Written by Mario Correa and Matthew Michael Carnahan (“Lions for Lambs“) from a New York Times Magazine story, and shepherded by co-producer Ruffalo, an environmental activist, “Dark Waters” never entirely overcomes a formulaic quality that tends to dog even the best examples of this kind of picture. This is noticeable not just in the storytelling rhythms, which twist and turn pretty much when you expect them to (a satisfying triumph followed by a deflating reversal of fortune), but also in the way it portrays Billott’s relationship with his supportive but understandably worn-out wife Sarah, played by Anne Hathaway. Sarah gives birth to two children during the course of a tale that takes more than a dozen years to play out, worrying about DuPont-caused birth defects the whole time; but she has to be content with a mainly advisory or sounding-board role, and the movie is never less convincing than when Sarah is announcing that she’s not just The Wife in a heroic man’s story. (To be fair, it’s hard to say how this could’ve been remedied; Billott is our guide through the story as well as the audience’s mirror. But maybe there was a way to make Sarah not sound as if she’s arguing with reviews that haven’t been written yet?)
But “Dark Waters” is still a strong and involving, though understated, example of this dying breed of film, resonating with present-day feelings of hopelessness at the brazen corruption on display every day in the United States, and throughout the world. Haynes might not initially seem like the kind of director you’d expect to see attached to this sort of project. But he has a keen eye for the narratively meaningful camera move (notice how often the movie starts a scene in darkness or by zeroing in on an out-of-focus element, then gradually makes the image clear) and undeniable skill with actors (Victor Garber as the CEO of DuPont is a perfect distillation of the nice-guy arrogance of the super-rich).

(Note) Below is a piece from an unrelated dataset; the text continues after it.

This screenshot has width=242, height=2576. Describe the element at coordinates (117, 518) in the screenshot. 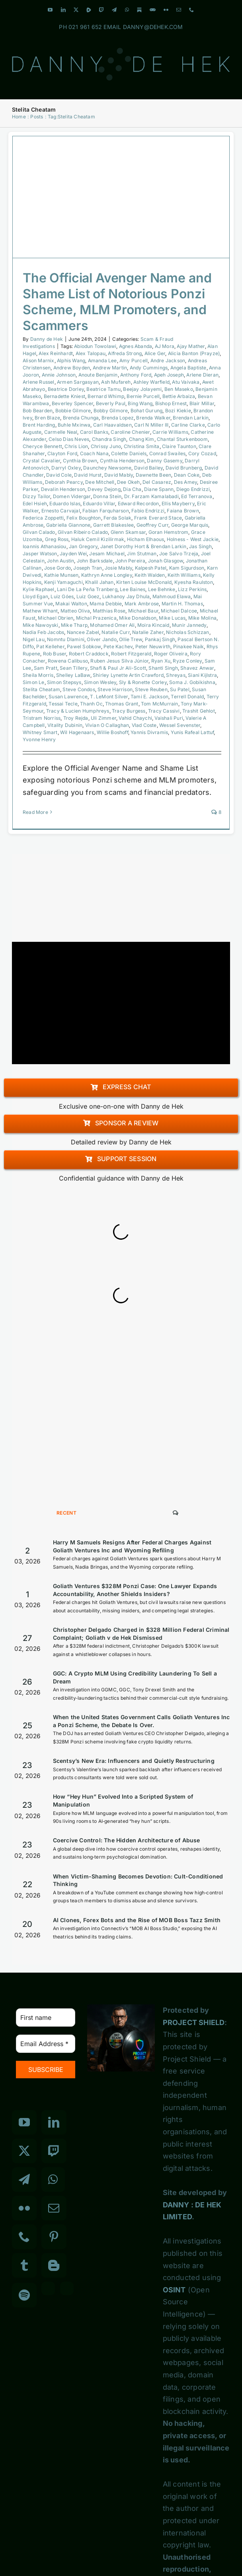 I see `Ferda Solak` at that location. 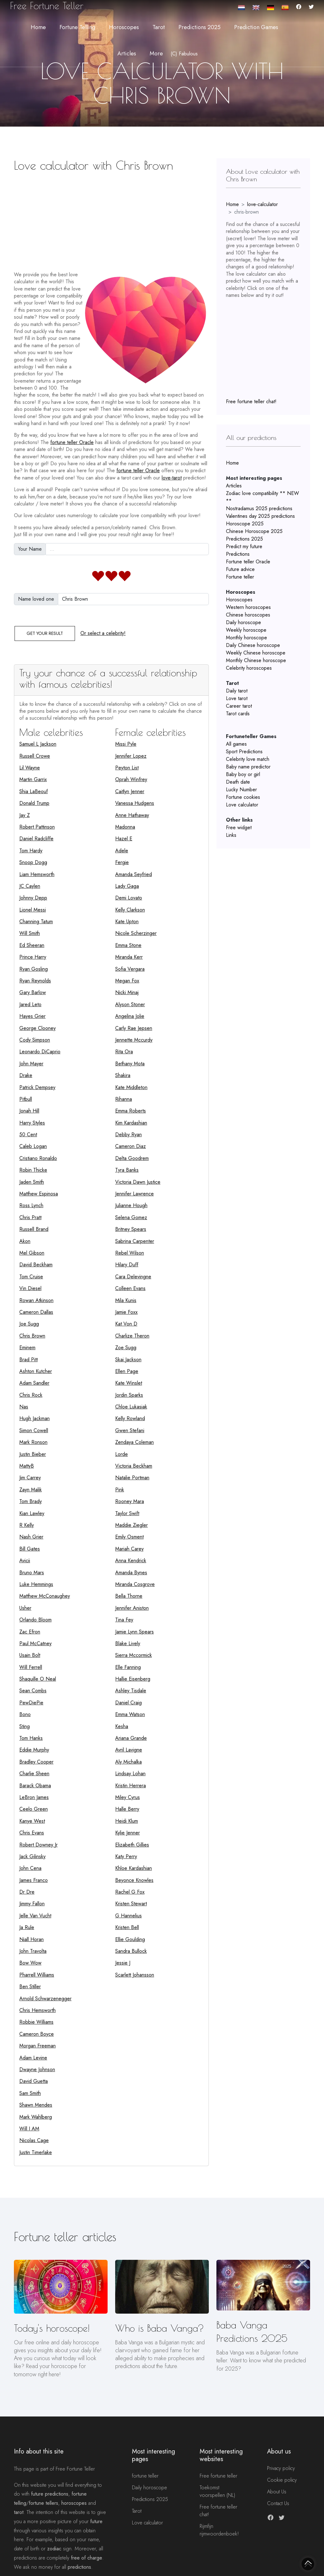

The script is good at showing the hero doing the necessary work to get to a breakthrough, whether by sitting by himself on the floor of a storage room and going through hundreds of boxes of evidence documents, or carefully re-reading a letter from DuPont until he realizes it doesn’t say what everyone else thinks it says. (How often do movies make reading comprehension cinematic? Almost never.)

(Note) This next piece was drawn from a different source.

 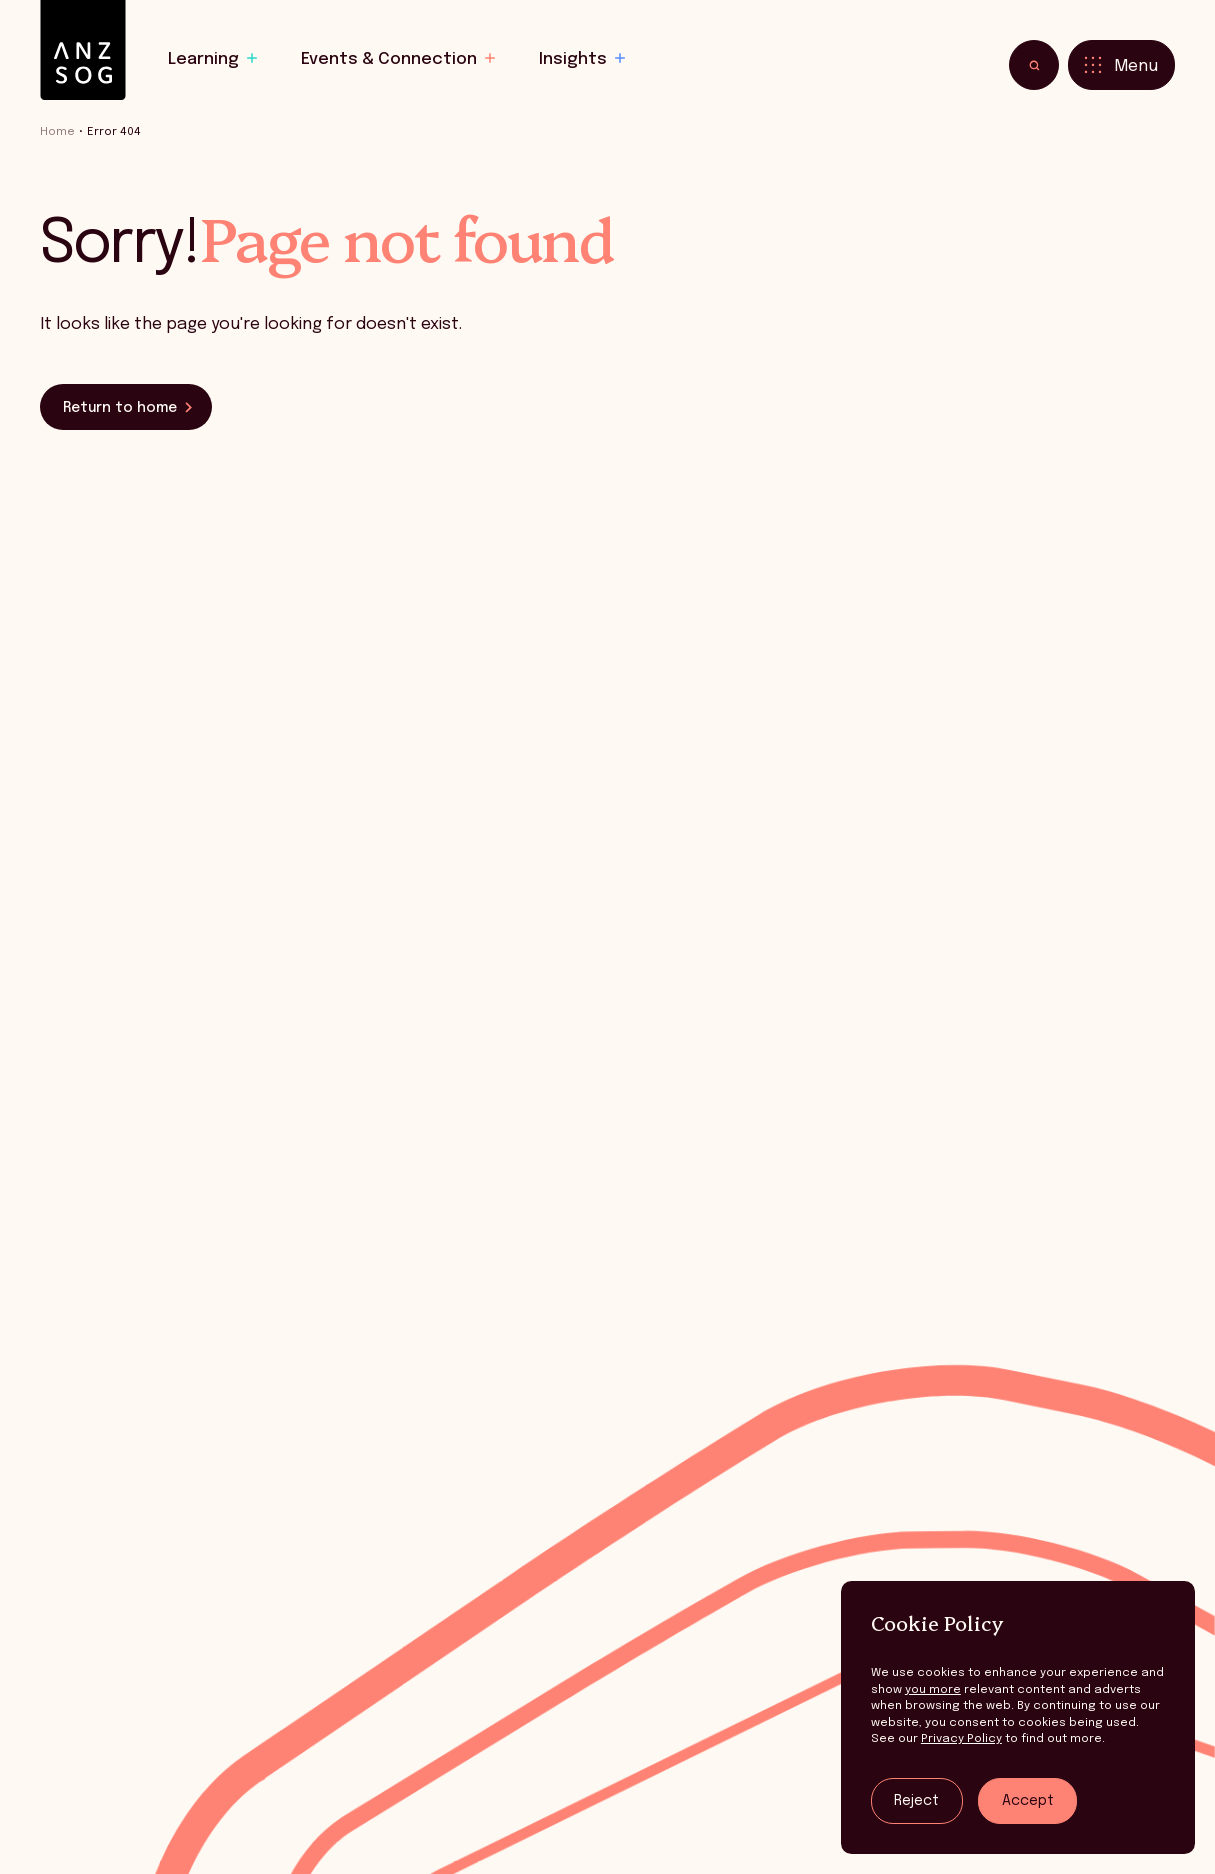 What do you see at coordinates (916, 1801) in the screenshot?
I see `Reject [Reject tracking]` at bounding box center [916, 1801].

The film also makes sense as part of the HCU (Haynes Cinematic Universe). Fans of the director’s work will sense affinities between this movie and “Safe,” about a woman suffering from environmental illness. It also echoes Haynes’ self-aware period pieces “Mildred Pierce” and “Far From Heaven,” which were partly about how social norms (be they sexist, racist, homophobic or, in this film’s case, class-based) enable the status quo to preserve itself.
For all its patience and droll humor, this is an angry movie, rightly so. The most crowd-pleasing moments find Ruffalo transformed into a Jimmy Stewart- or Tom Hanks-level idealistic Everyman, railing against the world’s evils while also taking the time to explain how they became entrenched, and how it’s still possible to fight them, in a small way, at great cost.